Minister for Further and Higher Education, Research, Innovation and Science, Simon Harris TD, together with Minister of State for Overseas Development and Diaspora, Colm Brophy TD, awarded the project a SFI Future Innovator Prize of €500,000 under the Artificial Intelligence (AI) for Societal Good Challenge.

“The AI_PREMie project team and I are absolutely delighted and honoured to receive this special prize in recognition of our new AI-powered risk stratification platform for preeclampsia,” said Professor Maguire.

“Advancing both foetal and women’s health is of paramount importance and developing these tools will place Ireland at the global forefront in preventing unnecessary adverse outcomes for mothers and their babies, priority goals under the UN SDGs.”

Addeding: “It has been an honour to work with such an incredible interdisciplinary team collaborating with all three Dublin maternity hospitals, and SFI’s innovative challenge-based funding process has really enabled us to further this important project to reality."

The biomarkers which can be used to diagnose preeclampsia risk were discovered using a novel non-invasive blood-based diagnostics platform (PALADIN) developed by Professor Maguire.

Earlier this year she and her team were awarded with the 2021 NovaUCD Invention of the Year Award for this discovery.

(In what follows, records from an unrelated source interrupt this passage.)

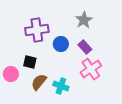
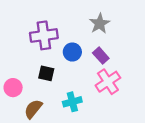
black square: (30, 62) -> (46, 73), moved
brown semicircle: (39, 82) -> (33, 109), moved
cyan cross: (61, 86) -> (72, 102), turned -35

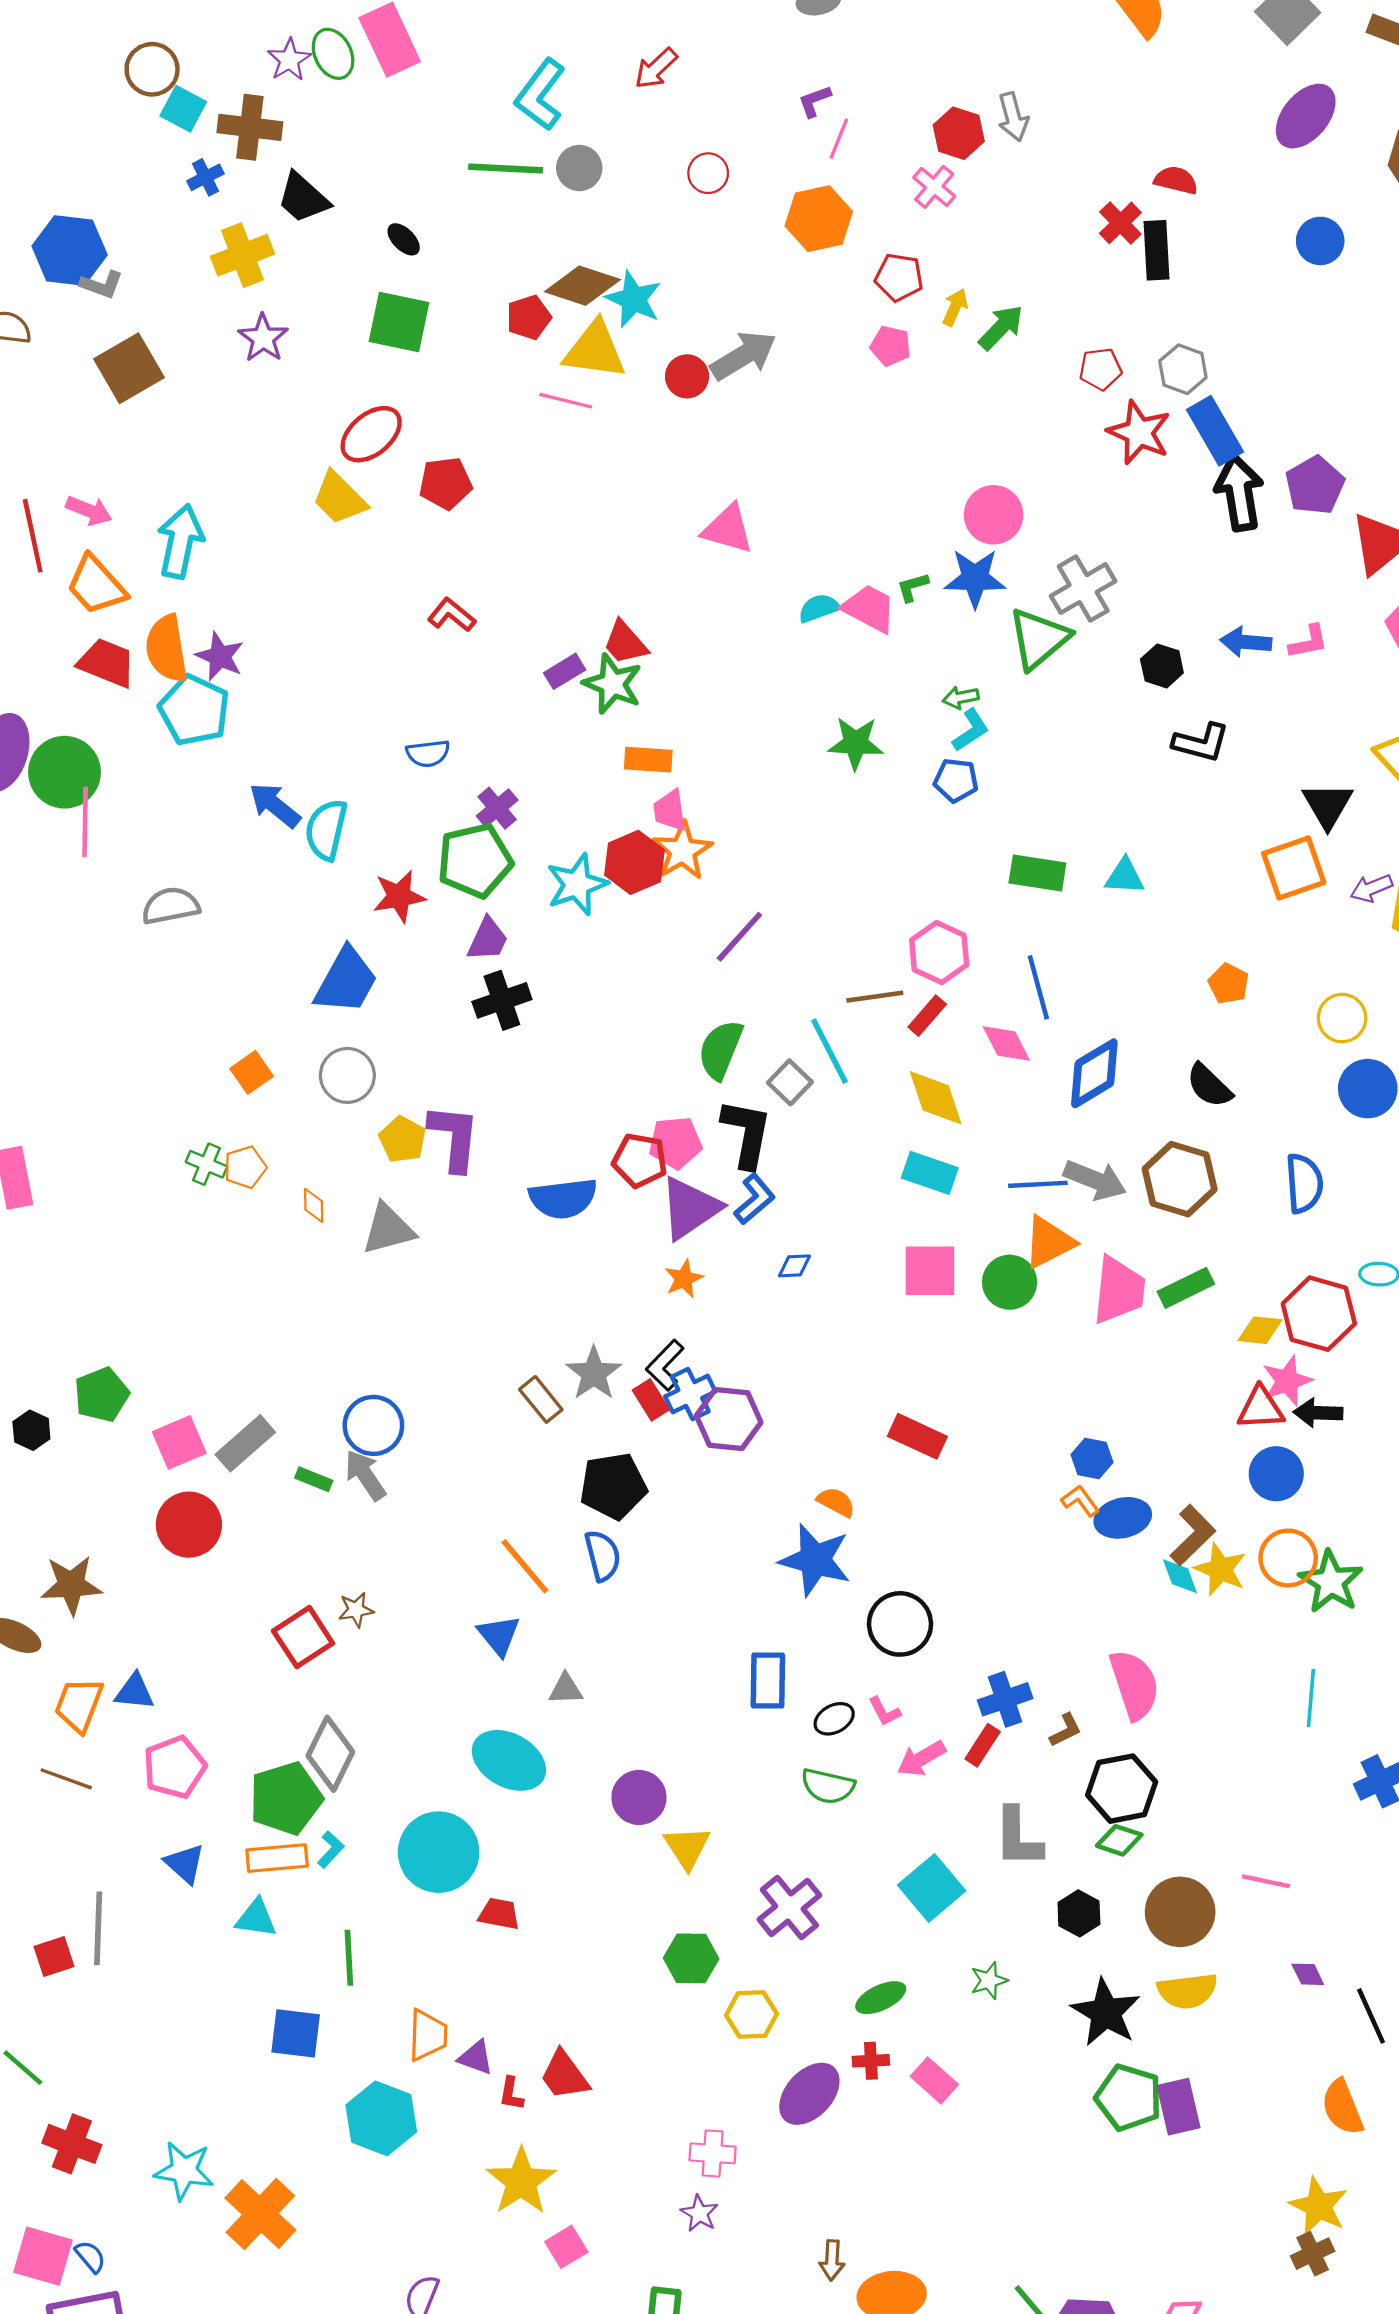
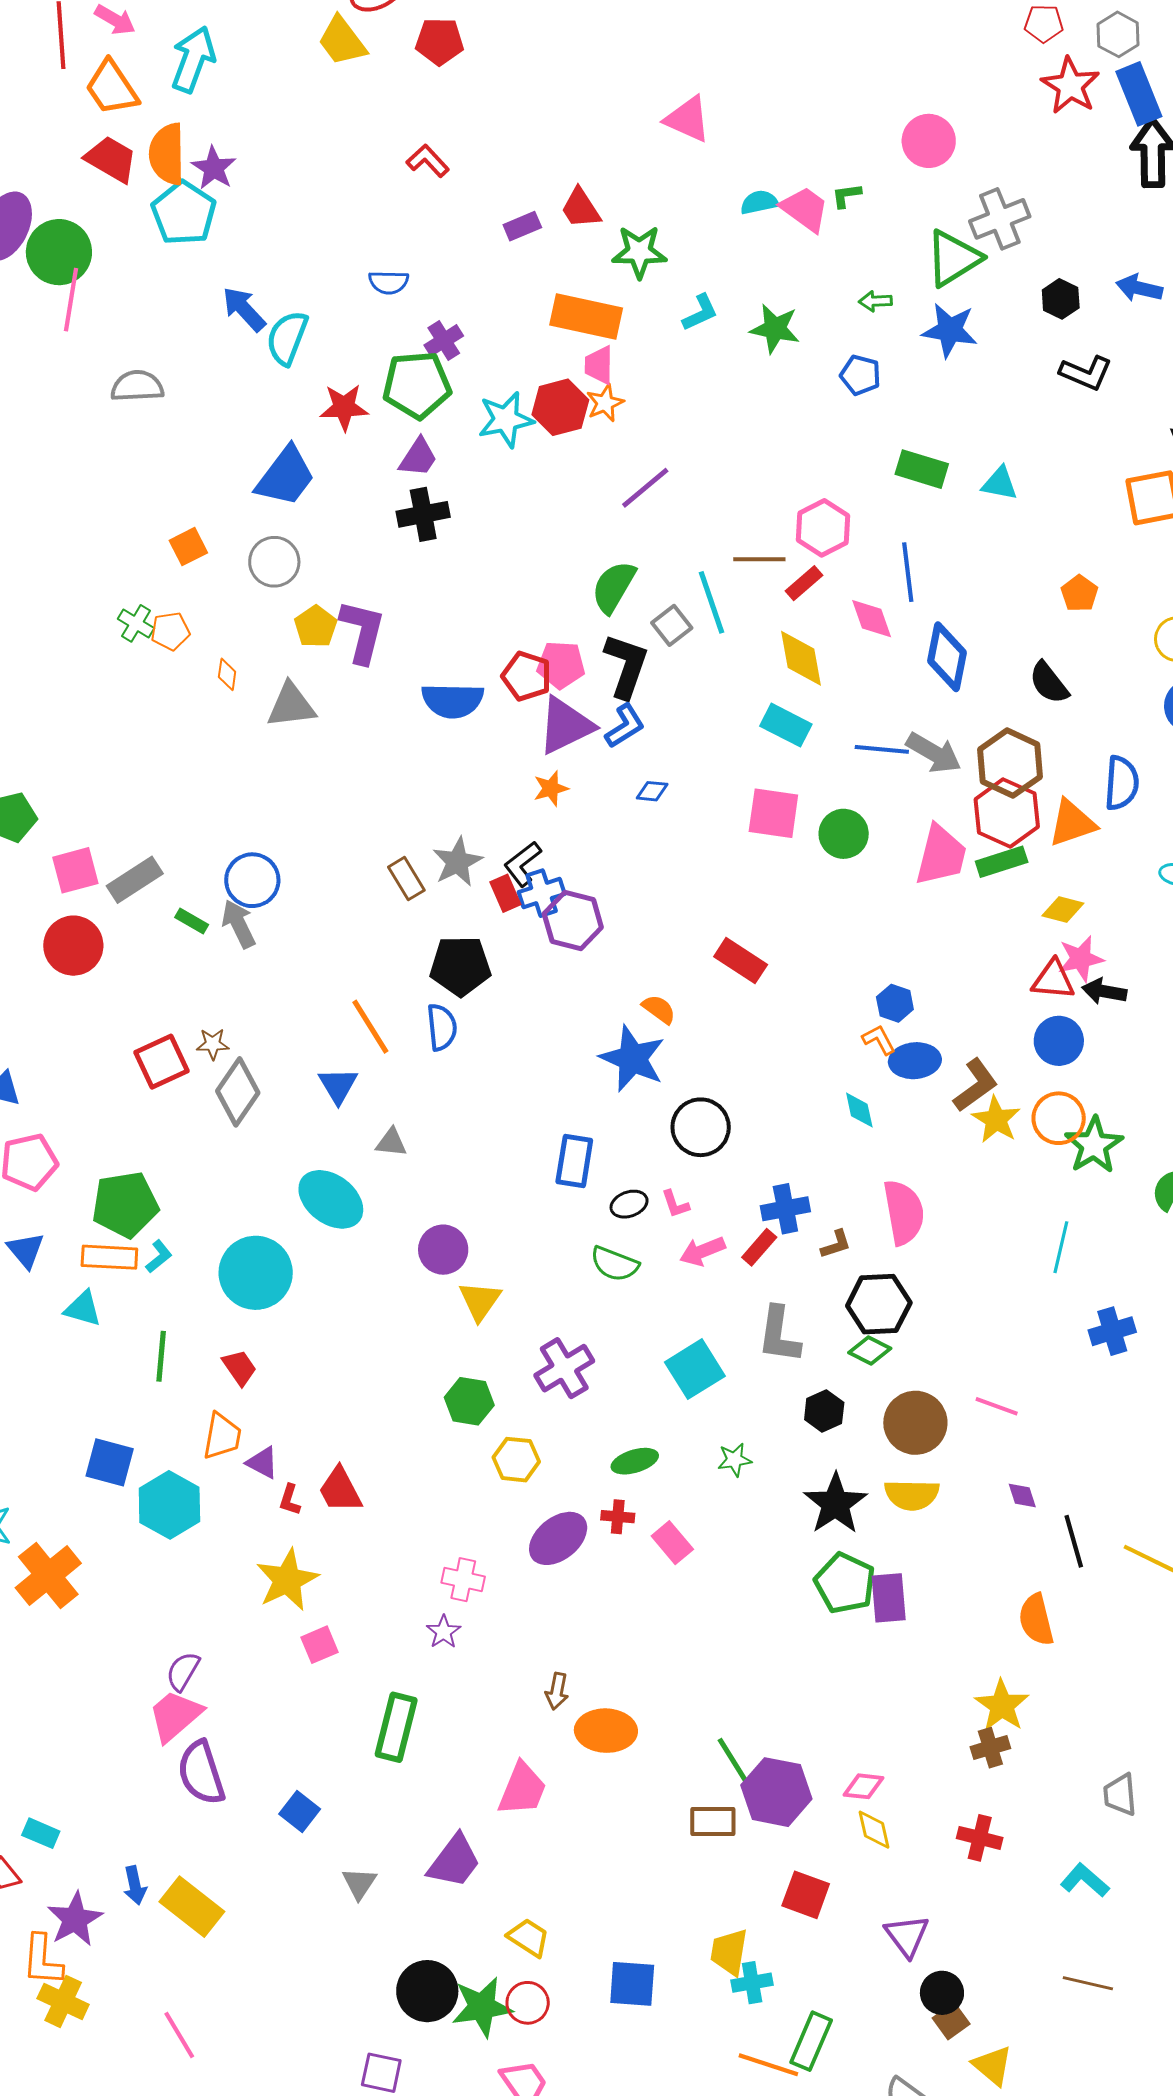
blue star: (975, 578) -> (950, 330), moved
green star: (612, 684) -> (639, 252), moved, turned -30
cyan L-shape: (971, 730) -> (700, 313), moved
orange rectangle: (648, 760) -> (586, 316), size x1.6
orange star: (682, 851) -> (605, 403), size x0.7
blue diamond: (1094, 1073) -> (947, 657), turned -56
orange triangle: (1049, 1242) -> (1072, 823), moved
red hexagon: (1319, 1314) -> (1007, 813), moved
cyan diamond: (1180, 1576) -> (859, 1110), moved
gray diamond: (330, 1754) -> (238, 1092), moved
red trapezoid: (499, 1914) -> (239, 1368), moved, turned 36
blue square: (296, 2033) -> (110, 1462), moved

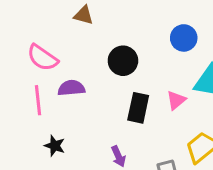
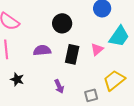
purple semicircle: (71, 88) -> (42, 50), moved

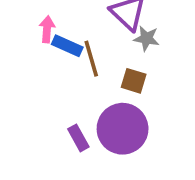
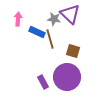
pink arrow: (47, 29) -> (18, 19), moved
gray star: (146, 38) -> (54, 19), moved

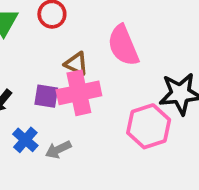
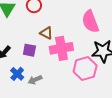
pink semicircle: (123, 45) -> (90, 22), moved
pink cross: (79, 93) -> (61, 48), moved

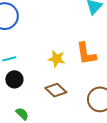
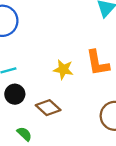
brown diamond: (56, 90) -> (48, 108), moved

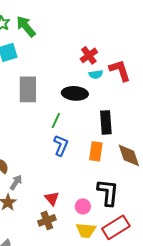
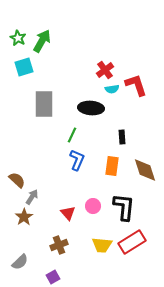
green arrow: (26, 26) -> (42, 41), turned 70
black rectangle: (106, 122) -> (122, 137), size x0.6
pink circle: (83, 206) -> (93, 206), moved
brown cross: (47, 220) -> (59, 245), moved

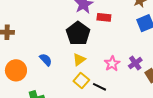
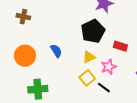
red rectangle: (104, 17) -> (120, 46), moved
pink star: (112, 64) -> (109, 67), moved

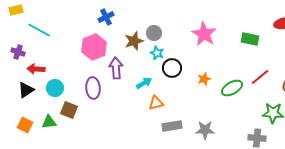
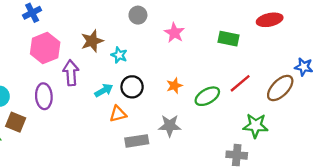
blue cross: (106, 17) -> (32, 13), moved
gray circle: (154, 33) -> (138, 15), moved
pink star: (204, 34) -> (174, 33), size x0.7
black circle: (172, 68) -> (132, 87), moved
gray star: (205, 130) -> (170, 126), moved

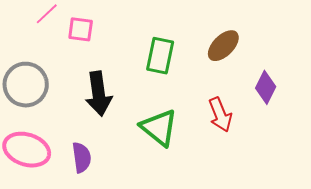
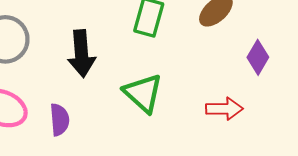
red arrow: (220, 115) -> (224, 109), moved, turned -72

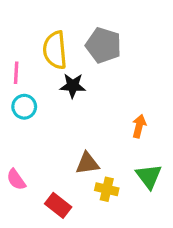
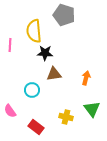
gray pentagon: (103, 45) -> (64, 15), moved
cyan circle: (24, 107) -> (32, 90), moved
brown triangle: (87, 163) -> (54, 74), moved

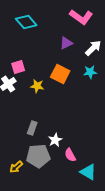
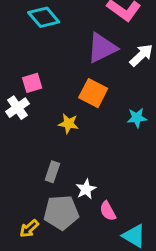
purple triangle: (66, 43) -> (102, 48), size x1.6
cyan star: (90, 72) -> (137, 118), moved
yellow star: (37, 86) -> (68, 124), moved

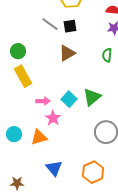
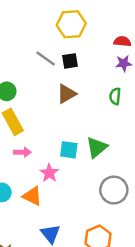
cyan square: (69, 99) -> (69, 150), turned -35
pink arrow: (43, 101) -> (23, 152), moved
orange triangle: (39, 137) -> (32, 196), turned 42

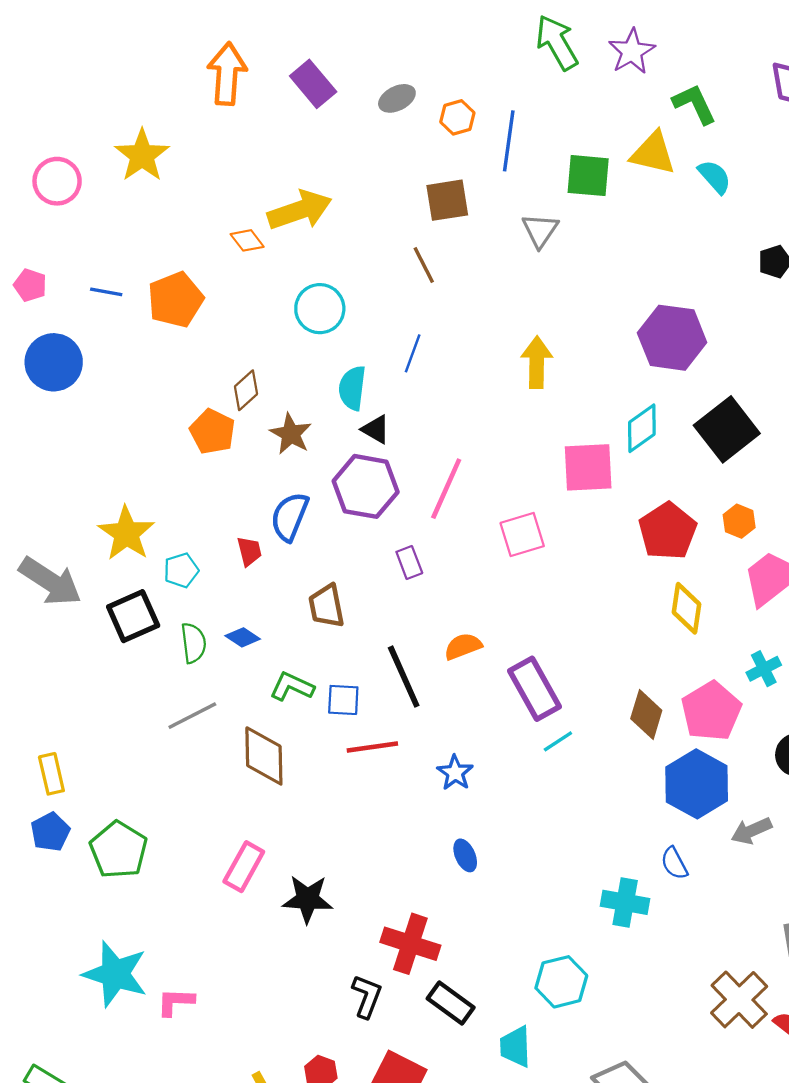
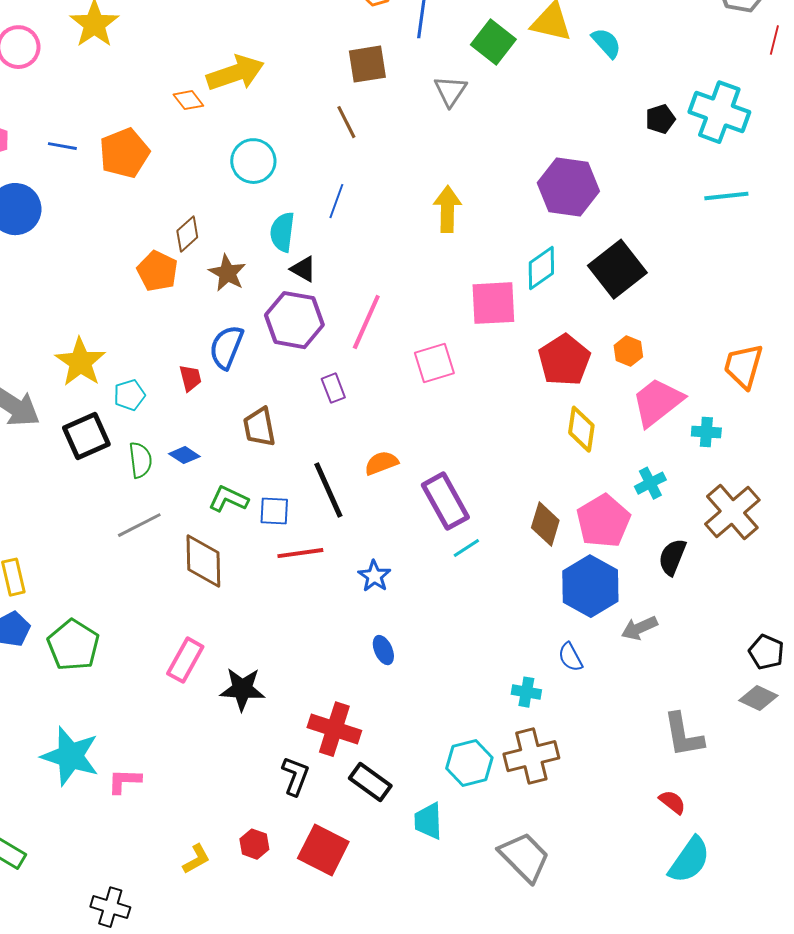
green square: (588, 176) -> (493, 42), turned 33
cyan cross: (625, 902) -> (526, 692), size x0.7
brown cross: (739, 1000) -> (531, 756), moved, turned 30

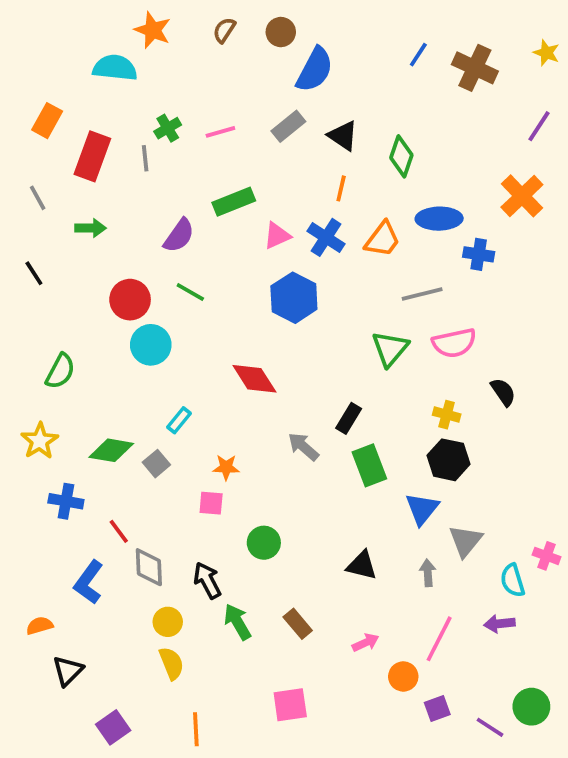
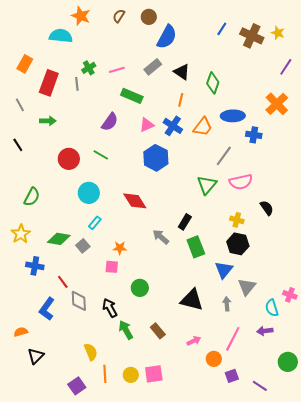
yellow star: (546, 53) -> (278, 33), moved
green rectangle: (234, 202) -> (132, 96), moved, turned 45
purple semicircle: (179, 236) -> (110, 122), moved
gray line: (422, 294) -> (224, 156), turned -40
cyan circle: (151, 345) -> (89, 193), moved
black triangle: (362, 565) -> (192, 300), size x1.4
yellow circle: (168, 622) -> (131, 375), moved
green circle: (531, 707) -> (288, 362), moved
purple square: (113, 727) -> (77, 386), moved
orange line: (196, 729) -> (105, 374), moved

Professor Mark Ferguson, Director General, Science Foundation Ireland and Chief Scientific Adviser to the Government of Ireland said: “I would like to extend my congratulations to the runners up, Prof Patricia Maguire and the AI_PREMie team, for the important work they are doing in advancing foetal health and women’s health with their state-of-the-art diagnostic application.”

By: David Kearns, Digital Journalist / Media Officer, UCD University Relations (with materials from Micéal Whelan, UCD Research and Innovation)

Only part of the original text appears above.